[Doc-SIG] soundex module status?

Tim Peters tim_one@email.msn.com
Tue, 29 Jun 1999 00:16:28 -0400


Oh, you people are so charmingly naive <wink>.  There are at least a dozen
algorithms *called* "Soundex" out there, and unless you're eager to dig into
the historical archives the original algorithm is mostly likely nowhere to
be found.

I've always been particularly fond of Python's, because it's missing a case
stmt for the most popular letter in the language <e-wink!>.

In any case,

1) Soundex certainly doesn't deserve to be a std C module!  It makes an OK
demo of a Python extension, though.

2) If Skip promises to take it over, I'll attach a Python implementation of
Knuth's version of Soundex.  This isn't the same algorithm as the current
module implements (this one gives better results due to its funky treatment
of w and h and sensible treatment of vowels), but I must protest that
"Knuth's version" isn't entirely well-defined!  This implementation at least
matches the concrete examples he gives.

P362-ly y'rs  - tim

PS:

> Except for lopping off the last two characters, the only difference I
> found was in the mappings for Lukasiewicz and Lissajous.  The Perl
> version yields Z222, while the soundex module yields L200.

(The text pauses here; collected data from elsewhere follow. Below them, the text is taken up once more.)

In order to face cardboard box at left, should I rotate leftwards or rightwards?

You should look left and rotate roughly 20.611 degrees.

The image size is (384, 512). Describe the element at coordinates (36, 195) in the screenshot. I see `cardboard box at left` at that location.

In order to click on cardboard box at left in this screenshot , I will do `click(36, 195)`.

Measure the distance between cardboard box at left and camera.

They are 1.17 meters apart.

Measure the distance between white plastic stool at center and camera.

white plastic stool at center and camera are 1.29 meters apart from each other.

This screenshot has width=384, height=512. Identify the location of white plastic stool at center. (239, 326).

The Perl result is "correct" here -- any decent variation of Soundex will
treat voiced vowels as breaking runs of otherwise-similar letters.  This
isn't magic:  it's supposed to given a crude encoding of how a word
*sounds*.  Voiced vowels are confusable so don't deserve their own encoding,
but they certainly break up the consonant sounds on either side.  Speaking
of which, the Knuthian rules pretty much suck for many non-English
languages -- let's make /F write a Unicode version of this <wink>.


Module follows:

NDIGITS = 3

import string
_upper = string.upper
_translate = string.translate

# B for Break -- all characters assumed simply to break runs
_tran = ["B"] * 256
def _setcode(letters, value):
    for ch in letters:
        _tran[ord(_upper(ch))] = _tran[ord(ch)] = value
_setcode("bfpv", "1")
_setcode("cgjkqsxz", "2")
_setcode("dt", "3")
_setcode("l", "4")
_setcode("mn", "5")
_setcode("r", "6")
# B for Break -- these guys break runs
_setcode("aeiouy", "B")
# I for Invisible -- they don't count for anything except as first char
_setcode("hw", "I")
assert len(filter(lambda ch: ch != "B", _tran)) == \
       (26 - len("aeiouy")) * 2, \
       "Soundex initialization screwed up"
_tran = string.join(_tran, "")
del string, _setcode

def soundex(name):
    """name -> Soundex code, following Knuth Vol 3 Ed 2 pg 394."""

    if not name:
        raise ValueError("soundex requires non-empty name argument")
    coded = _translate(name, _tran)
    out = _upper(name[0])
    lastrealcode = coded[0]
    ignore_same = 1
    for thiscode in coded[1:]:
        if thiscode == "B":
            ignore_same = 0
            continue
        if thiscode == "I":
            continue
        if ignore_same and lastrealcode == thiscode:
            continue
        out = out + thiscode
        lastrealcode = thiscode
        ignore_same = 1
        if len(out) > NDIGITS:
            break
    if len(out) < NDIGITS + 1:
        out = out + "0" * (NDIGITS + 1 - len(out))
    return out

def _test():
    global nerrors
    def check(name, expected):
        global nerrors
        got = soundex(name)
        if got != expected:
            nerrors = nerrors + 1
            print "error in Soundex test: name", name, \
                  "expected", expected, "got", got
    nerrors = 0
    check("Euler", "E460")
    check("Ellery", "E460")
    check("guass", "G200")
    check("gauss", "G200")
    check("Ghosh", "G200")
    check("HILBERT", "H416")
    check("Heilbronn", "H416")
    check("Knuth", "K530")
    check("K ** n  U123t9247h   ", "K530")
    check("Kant", "K530")
    check("Lloyd", "L300")
    check("Liddy", "L300")
    check("Lukasiewicz", "L222")
    check("Lissajous", "L222")
    check("Wachs", "W200")
    check("Waugh", "W200")
    check("HYHYH", "H000")
    check("kkkkkkkwwwwkkkkkhhhhhkkkkemmnmnhmn", "K500")
    check("Rogers", "R262")
    check("Rodgers", "R326")
    check("Sinclair", "S524")
    check("St. Clair", "S324")
    check("Tchebysheff", "T212")
    check("Chebyshev", "C121")

    if nerrors:
        raise SystemError("soundex test failed with " + `nerrors` +
                          " errors")

if __name__ == "__main__":
    _test()